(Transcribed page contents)
+++

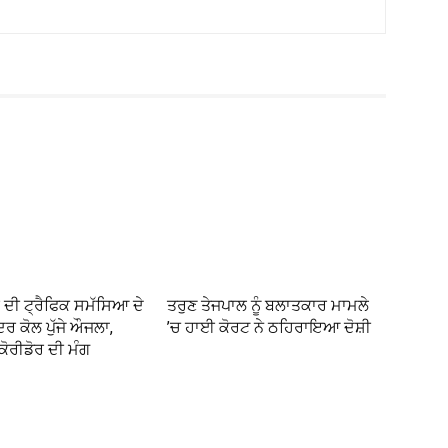
 ਦੀ ਟ੍ਰੈਫਿਕ ਸਮੱਸਿਆ ਦੇ
ਤਰੁਣ ਤੇਜਪਾਲ ਨੂੰ ਬਲਾਤਕਾਰ ਮਾਮਲੇ
ਦਰ ਕੋਲ ਪੁੱਜੇ ਔਜਲਾ,
’ਚ ਹਾਈ ਕੋਰਟ ਨੇ ਠਹਿਰਾਇਆ ਦੋਸ਼ੀ
ੋਰੀਡੋਰ ਦੀ ਮੰਗ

+++

**WHAT TO DO**
Write the records out again in full, exactly, and skip every picture.

**FINAL ANSWER**
 ਦੀ ਟ੍ਰੈਫਿਕ ਸਮੱਸਿਆ ਦੇ
ਤਰੁਣ ਤੇਜਪਾਲ ਨੂੰ ਬਲਾਤਕਾਰ ਮਾਮਲੇ
ਦਰ ਕੋਲ ਪੁੱਜੇ ਔਜਲਾ,
’ਚ ਹਾਈ ਕੋਰਟ ਨੇ ਠਹਿਰਾਇਆ ਦੋਸ਼ੀ
ੋਰੀਡੋਰ ਦੀ ਮੰਗ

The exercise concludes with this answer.